Assessment Centre Clinic – Part 5
This post is part of the Trainee Solicitor Surgery Assessment Centre Clinic blog post series. Start at the beginning of the series here…
Working as a solicitor is rarely a solitary job, thus it is essential for all training contract applicants to show that they have the ability, and the correct competencies, to work successfully as part of a team. The way that many law firms will assess this is through a structured Group Exercise.
What to expect:
Of course, the nature of the exercises will vary from one firm to the next and it is impossible to predict the exact challenges that will be set. However, in most cases, applicants will be grouped randomly into teams of around 2-6 people and will be given a scenario or set a task.
It may be commercially focused (for example, looking at a hypothetical business problem and how to use resources in order to find a solution) or it may be a much more general problem, such as a survival scenario (for example, a discussion centred around which passengers to save from a sinking ship).
The exercise will not require any prior legal experience – what they are looking for here is less about your knowledge and more about how you apply yourself in a team environment.
Generally speaking, you will be given some time to yourself to read through the exercise scenario first, before beginning discussions with your team. It will be a timed exercise.
There will be no definite right or wrong answer to the task. The assessors are interested more in how you work together and the process through which you come to a group consensus.
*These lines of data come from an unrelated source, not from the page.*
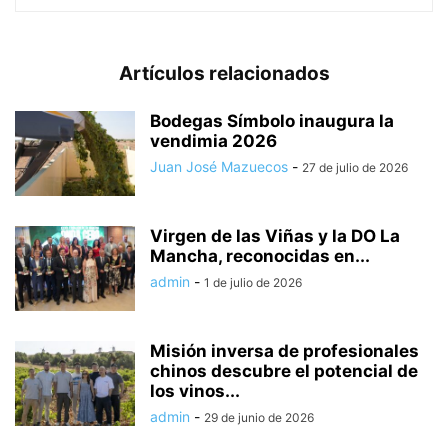
Artículos relacionados
Bodegas Símbolo inaugura la
vendimia 2026
Juan José Mazuecos
-
27 de julio de 2026
Virgen de las Viñas y la DO La
Mancha, reconocidas en...
admin
-
1 de julio de 2026
Misión inversa de profesionales
chinos descubre el potencial de
los vinos...
admin
-
29 de junio de 2026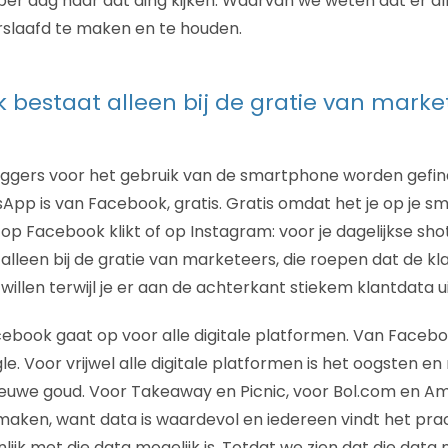
er dag naar dat ding kijken. Waarvan we weten dat er al
slaafd te maken en te houden.
 bestaat alleen bij de gratie van marke
riggers voor het gebruik van de smartphone worden gefi
pp is van Facebook, gratis. Gratis omdat het je op je s
op Facebook klikt of op Instagram: voor je dagelijkse sho
lleen bij de gratie van marketeers, die roepen dat de kl
illen terwijl je er aan de achterkant stiekem klantdata ui
ebook gaat op voor alle digitale platformen. Van Faceboo
e. Voor vrijwel alle digitale platformen is het oogsten e
nieuwe goud. Voor Takeaway en Picnic, voor Bol.com en 
 maken, want data is waardevol en iedereen vindt het pra
nlijk met die data mogelijk is. Totdat we zien dat die data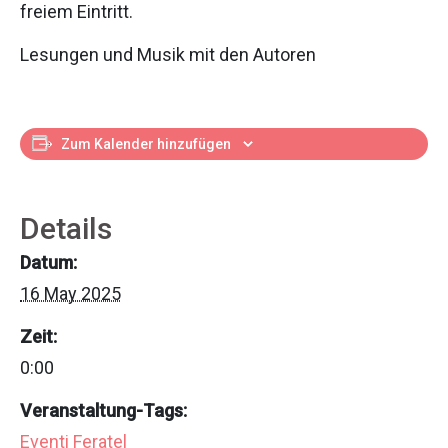
freiem Eintritt.
Lesungen und Musik mit den Autoren
Zum Kalender hinzufügen
Details
Datum:
16 May 2025
Zeit:
0:00
Veranstaltung-Tags:
Eventi Feratel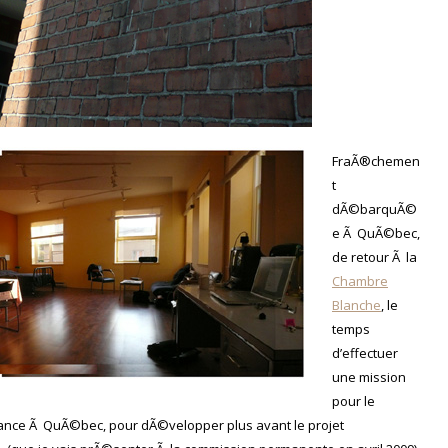
FraÃ®chemen
t
dÃ©barquÃ©
e Ã QuÃ©bec,
de retour Ã la
Chambre
Blanche
, le
temps
d’effectuer
une mission
pour le
nce Ã QuÃ©bec, pour dÃ©velopper plus avant le projet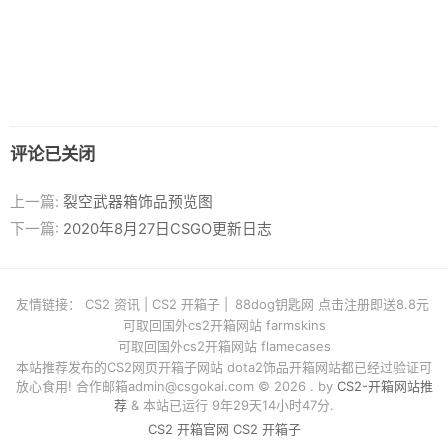
评论已关闭
上一篇:
裂空武器箱饰品预览图
下一篇:
2020年8月27日CSGO更新日志
友情链接：
CS2 资讯
|
CS2 开箱子
|
88dog钥匙网 点击注册即送8.8元
可取回国外cs2开箱网站 farmskins
可取回国外cs2开箱网站 flamecases
本站推荐发布的CS2网页开箱子网站 dota2饰品开箱网站都已经过验证可
放心食用! 合作邮箱
admin@csgokai.com
© 2026 . by
CS2-开箱网站推
荐
& 本站已运行 9年29天14小时47分.
CS2 开箱官网
CS2 开箱子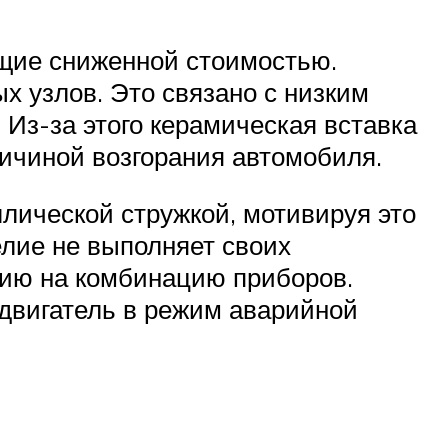
ющие сниженной стоимостью.
х узлов. Это связано с низким
Из-за этого керамическая вставка
ричиной возгорания автомобиля.
лической стружкой, мотивируя это
елие не выполняет своих
цию на комбинацию приборов.
двигатель в режим аварийной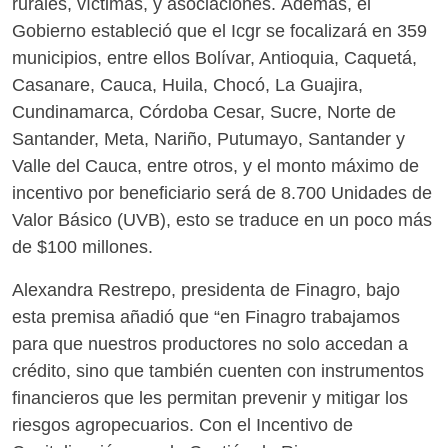
rurales, víctimas, y asociaciones. Además, el
Gobierno estableció que el Icgr se focalizará en 359
municipios, entre ellos Bolívar, Antioquia, Caquetá,
Casanare, Cauca, Huila, Chocó, La Guajira,
Cundinamarca, Córdoba Cesar, Sucre, Norte de
Santander, Meta, Nariño, Putumayo, Santander y
Valle del Cauca, entre otros, y el monto máximo de
incentivo por beneficiario será de 8.700 Unidades de
Valor Básico (UVB), esto se traduce en un poco más
de $100 millones.
Alexandra Restrepo, presidenta de Finagro, bajo
esta premisa añadió que “en Finagro trabajamos
para que nuestros productores no solo accedan a
crédito, sino que también cuenten con instrumentos
financieros que les permitan prevenir y mitigar los
riesgos agropecuarios. Con el Incentivo de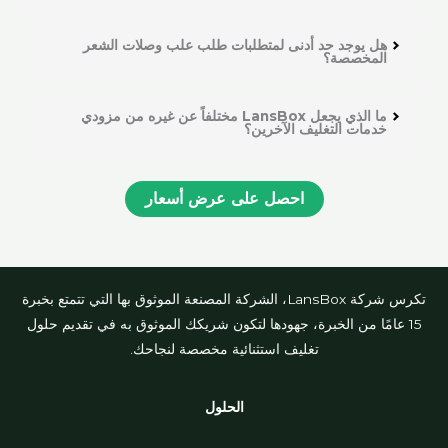
هل يوجد حد أدنى لمتطلبات طلب علب وصلات الشعر
المخصصة؟
ما الذي يجعل LansBox مختلفاً عن غيره من مزودي
خدمات التغليف الآخرين؟
احصل على عرض أسعار
تكرس شركة LansBox، الشركة المصنعة الموثوق بها التي تتمتع بخبرة
15 عامًا من الخبرة، جهودها لتكون شريكك الموثوق به في تقديم حلول
تغليف استثنائية مخصصة لنجاحك.
الحلول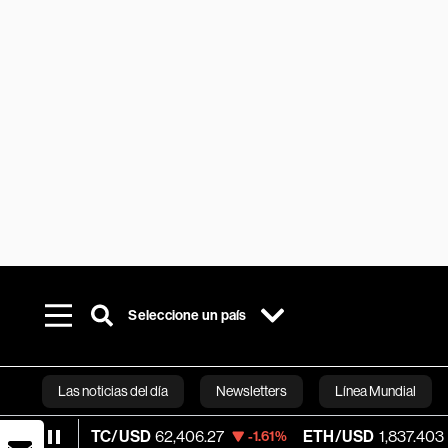
Seleccione un país
Las noticias del día
Newsletters
Línea Mundial
TC/USD
62,406.27
ETH/USD
1,837.403
V
-1.61%
-2.37%
Bloomberg 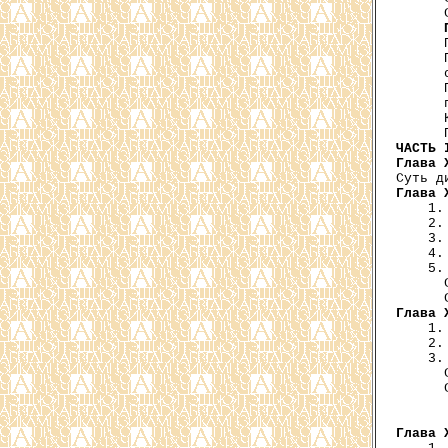
      
      
      
      
      
      
      
ЧАСТЬ 
Глава 
Глава 
    1.
    2.
    3.
    4.
    5.
      
Глава 
    1.
    2.
    3.
      
      
Глава 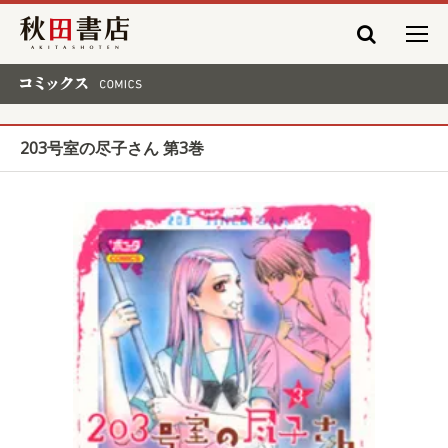
秋田書店
コミックス COMICS
203号室の尽子さん 第3巻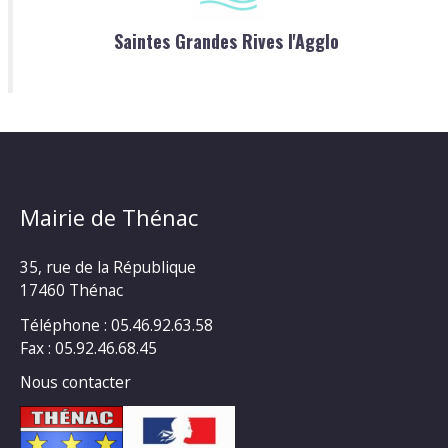
Saintes Grandes Rives l'Agglo
Mairie de Thénac
35, rue de la République
17460 Thénac
Téléphone : 05.46.92.63.58
Fax : 05.92.46.68.45
Nous contacter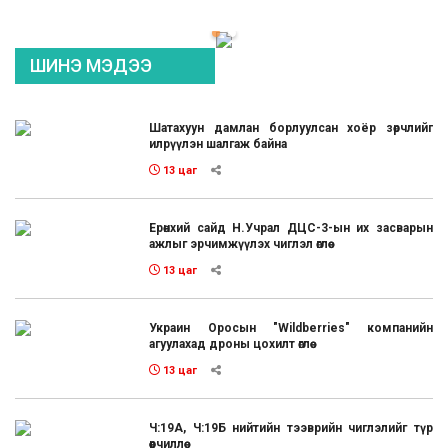
ШИНЭ МЭДЭЭ
Шатахуун дамлан борлуулсан хоёр зөрчлийг
илрүүлэн шалгаж байна
13 цаг
Ерөнхий сайд Н.Учрал ДЦС-3-ын их засварын
ажлыг эрчимжүүлэх чиглэл өглөө
13 цаг
Украин Оросын "Wildberries" компанийн
агуулахад дроны цохилт өглөө
13 цаг
Ч:19А, Ч:19Б нийтийн тээврийн чиглэлийг түр
өөрчиллөө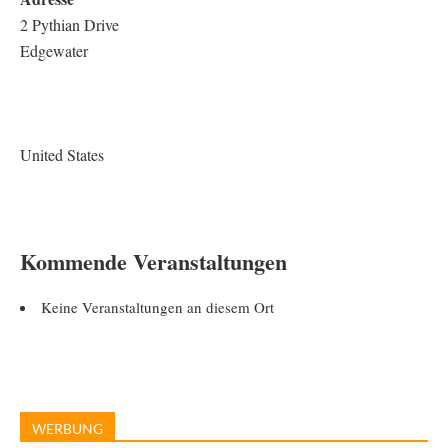
2 Pythian Drive
Edgewater
United States
Kommende Veranstaltungen
Keine Veranstaltungen an diesem Ort
WERBUNG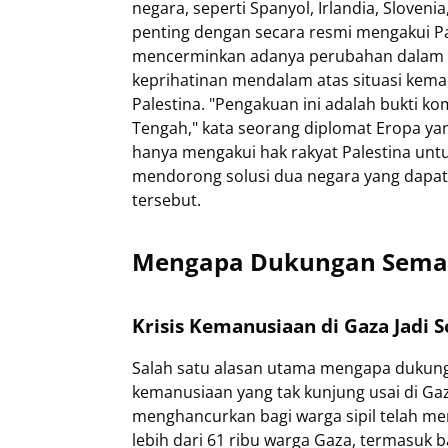
negara, seperti Spanyol, Irlandia, Sloven
penting dengan secara resmi mengakui Pal
mencerminkan adanya perubahan dalam sik
keprihatinan mendalam atas situasi keman
Palestina. "Pengakuan ini adalah bukti k
Tengah," kata seorang diplomat Eropa ya
hanya mengakui hak rakyat Palestina untu
mendorong solusi dua negara yang dapa
tersebut.
Mengapa Dukungan Sema
Krisis Kemanusiaan di Gaza Jadi 
Salah satu alasan utama mengapa dukunga
kemanusiaan yang tak kunjung usai di G
menghancurkan bagi warga sipil telah m
lebih dari 61 ribu warga Gaza, termasuk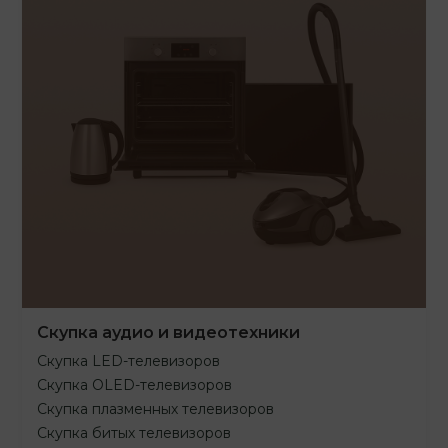
Скупка аудио и видеотехники
Скупка LED-телевизоров
Скупка OLED-телевизоров
Скупка плазменных телевизоров
Скупка битых телевизоров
Group members will be scored on their individual input, rather than the overall result for the group, so someone may still do very well in a team that has failed to reach a suitable conclusion.
What are the assessors looking for?
- A balanced contribution – neither dominating unnecessarily or sitting back and letting others do the work.
- A sensitive attitude to the ideas and opinions of others
- The ability to work with a range of different personalities and to get the best out of them
- The ability to time-manage whilst remaining goal focused
- Analytical thinking and evidence of problem solving skills
- Great communication, showing skills of persuasion and influence
- Be proactive and volunteer for roles within the team (note taker, timekeeper, chairperson etc). However do not let this role distract you from taking part in discussion.
- Be aware of the core competencies that the firm seek in their recruitment process. Aim to show these through your contribution. For example, if it is a business scenario, show consideration for business needs in order to display commercial awareness.
- Don’t be distracted by the presence of assessors in the room. Focus solely on your team. This will allow you to be yourself and act naturally. By trying to be the person you believe the assessors want to see, you risk coming across as muddled and inconsistent.
- Show team focus by using the names of your peers. Acknowledge, and give credit to, the points made by others. Encourage quieter members of the group to get involved.
- Remain focused and concise – if discussions start to wander then try to be the person who brings it back to the task. This is a timed exercise after all.
- Aim to contribute at least five useful points to the discussion but don’t jump in too quickly. Make sure you listen to what other team members have said and don’t talk over them in order to get heard.